▶ [WHAT TO DO] Copy every line from the data below in which the string "أرخص" can be found.

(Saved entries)
BEGIN
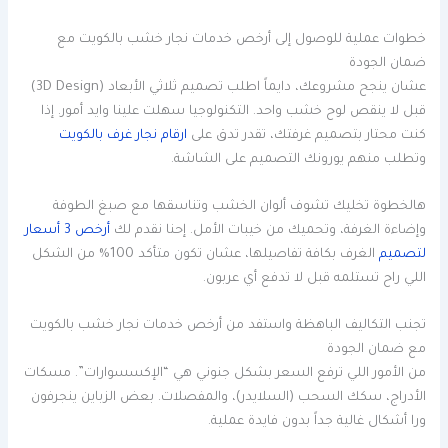
خطوات عملية للوصول إلى أرخص خدمات نجار خشب بالكويت مع
ضمان الجودة
عشان ينجح مشروعك، دايماً اطلب تصميم ثلاثي الأبعاد (3D Design)
قبل لا ينقص لوح خشب واحد. التكنولوجيا سهلت علينا وايد أمور. إذا
كنت محتار بتصميم غرفتك، تقدر تدق على
ارقام نجار غرف بالكويت
وتطلب منهم يورونك التصميم على الشاشة.
هالخطوة تخليك تشوف ألوان الخشب وتناسقها مع صبغ الطوفة
وإضاءة الغرفة، وتحميك من خيبات الأمل. إحنا نقدم لك
أرخص 3 أسعار
لتصميم
الغرف بكافة تفاصيلها، عشان تكون متأكد 100% من الشكل
اللي راح تستلمه قبل لا تدفع أي عربون.
تجنب التكاليف الباهظة واستفد من أرخص خدمات نجار خشب بالكويت
مع ضمان الجودة
من الأمور اللي ترفع السعر بشكل جنوني هي “الإكسسوارات”. مسكات
الأدراج، سكك السحب (السلايدر)، والمفصلات. بعض الزباين ينجرفون
ورا أشكال غالية جداً بدون فايدة عملية.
END
▶ [TASK RESULT]
خطوات عملية للوصول إلى أرخص خدمات نجار خشب بالكويت مع
أرخص 3 أسعار
تجنب التكاليف الباهظة واستفد من أرخص خدمات نجار خشب بالكويت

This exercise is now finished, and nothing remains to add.